Enabling Fine-Tuning of Direct Feedback Alignment via Feedback-Weight Matching
Abstract
Although Direct Feedback Alignment (DFA) has demonstrated potential by enabling efficient and parallel updates of weight parameters through direct propagation of the network's output error, its usage has been primarily restricted to training networks from scratch. In this paper, we introduce feedback-weight matching, a first method that enables reliable fine-tuning of fully connected neural networks using DFA. We provide an analysis showing that existing standard DFA struggles to fine-tune networks that are pre-trained via back-propagation.
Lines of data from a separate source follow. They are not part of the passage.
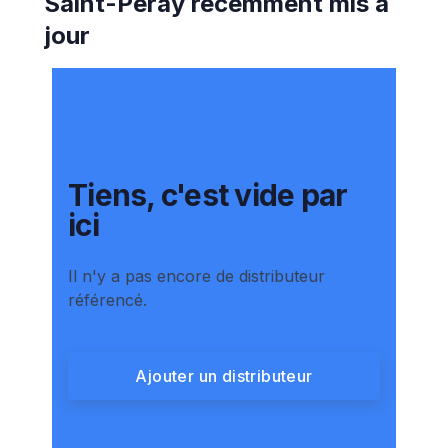
Saint-Péray
récemment mis à
jour
Tiens, c'est vide par
ici
Il n'y a pas encore de distributeur
référencé.
Ajouter un distributeur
Through a thorough analysis of weight alignment (WA) and gradient alignment (GA), we demonstrate that the proposed feedback-weight matching enhances DFA's ability and stability in fine-tuning, which provides useful insights into DFA's behavior and characteristics when applied to fine-tuning. In addition, we prove that feedback-weight matching, when combined with weight decay, not only mitigates over-fitting but also further reduces the network output error, leading to improved learning performance during DFA-based fine-tuning. Experimental results show that feedback-weight matching, for the first time, enables reliable fine-tuning across various fine-tuning tasks, compared to existing standard DFA, e.g., achieving 7.97% accuracy improvement on image classification tasks (82.67% vs. 74.70%) and 0.66 higher correlation score on NLP tasks (0.76 vs. 0.10). The code is available on an anonymous GitHub.